Avenue, Mt Roskill, Auckland - would appear to be satisfactory.

[13]     Mr  K    has  filed  an  affidavit  exhibiting  letters  from  Atlas  Concrete Limited at 11 Wairau Road, Takapuna, North Shore, showing that Mr K   has worked for them as a concrete truck driver.   Initially, it seems the work was spasmodic but in a later letter the company says it could offer Mr K   three to four days work a week at the moment, possibly more, on a 6:30am - 5:30pm basis.

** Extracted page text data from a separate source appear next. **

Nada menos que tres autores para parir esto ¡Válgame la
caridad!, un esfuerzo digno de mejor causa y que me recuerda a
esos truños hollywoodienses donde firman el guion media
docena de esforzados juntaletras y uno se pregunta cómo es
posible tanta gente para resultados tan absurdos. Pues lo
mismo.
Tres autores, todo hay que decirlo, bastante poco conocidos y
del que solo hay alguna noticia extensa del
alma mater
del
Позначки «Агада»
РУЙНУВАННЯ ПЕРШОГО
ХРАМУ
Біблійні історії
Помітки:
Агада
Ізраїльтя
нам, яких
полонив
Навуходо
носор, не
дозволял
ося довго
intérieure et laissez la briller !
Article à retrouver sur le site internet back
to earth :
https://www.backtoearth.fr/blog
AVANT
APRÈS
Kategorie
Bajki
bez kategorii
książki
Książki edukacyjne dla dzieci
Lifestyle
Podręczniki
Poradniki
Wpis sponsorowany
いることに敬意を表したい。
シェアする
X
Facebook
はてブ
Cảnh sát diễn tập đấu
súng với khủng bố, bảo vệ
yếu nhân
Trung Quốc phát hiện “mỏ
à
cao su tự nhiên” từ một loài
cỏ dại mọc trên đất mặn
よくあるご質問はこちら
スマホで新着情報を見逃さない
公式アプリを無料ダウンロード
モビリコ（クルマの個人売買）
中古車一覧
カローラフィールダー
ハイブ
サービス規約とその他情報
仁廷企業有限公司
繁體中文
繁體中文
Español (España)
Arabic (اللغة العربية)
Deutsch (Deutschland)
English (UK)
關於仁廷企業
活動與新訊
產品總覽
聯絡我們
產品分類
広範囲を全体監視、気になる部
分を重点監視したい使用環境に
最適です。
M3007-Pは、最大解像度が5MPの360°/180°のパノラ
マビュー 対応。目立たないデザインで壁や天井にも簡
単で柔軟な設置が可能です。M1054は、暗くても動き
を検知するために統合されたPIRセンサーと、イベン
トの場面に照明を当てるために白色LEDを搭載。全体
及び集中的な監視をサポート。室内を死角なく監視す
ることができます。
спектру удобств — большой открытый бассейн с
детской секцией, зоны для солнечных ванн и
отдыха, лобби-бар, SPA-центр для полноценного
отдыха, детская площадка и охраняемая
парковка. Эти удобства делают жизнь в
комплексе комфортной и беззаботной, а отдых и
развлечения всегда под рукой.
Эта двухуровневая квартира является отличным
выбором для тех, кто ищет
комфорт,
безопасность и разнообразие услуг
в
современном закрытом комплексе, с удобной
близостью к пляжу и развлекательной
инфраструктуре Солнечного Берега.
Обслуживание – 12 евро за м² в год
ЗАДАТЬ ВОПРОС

[14]     Were this appeal to be allowed, Mr K   would need to be subject to a 24 hour curfew on a seven day a week basis, subject only to his being able to leave the required address to travel to work and to return.   And there would have to be a named person who  advises the Court that he  understands his  responsibilities in picking up Mr K   at a specific time in the morning, driving him by the most direct route to Atlas Concrete in Takapuna, and driving him back at the end of the day’s work to the Albrecht Avenue address.

[15]     There would also need to be the usual sorts of conditions such that he did not contact witnesses – notwithstanding the principal witness is his mother – and that he refrain from alcohol and drugs and the like.

[16]     Mr Tregonning is not in a position to be able to produce evidence from any named driver stating that he understands his responsibilities and the appeal should therefore be adjourned part heard for that information to be provided.   It can be concluded by any Judge.

.................................................................

HUGH WILLIAMS J.

Solicitors:

Crown Solicitor, PO Box 2213 Auckland 1140

Email:             [email protected]

Legal Services Agency, Public Defence Service, P O Box 90243 Auckland  1142

Email:             charles.tregonning@pds.govt.nz

Copy for:

Judge Wade, District Court, Auckland.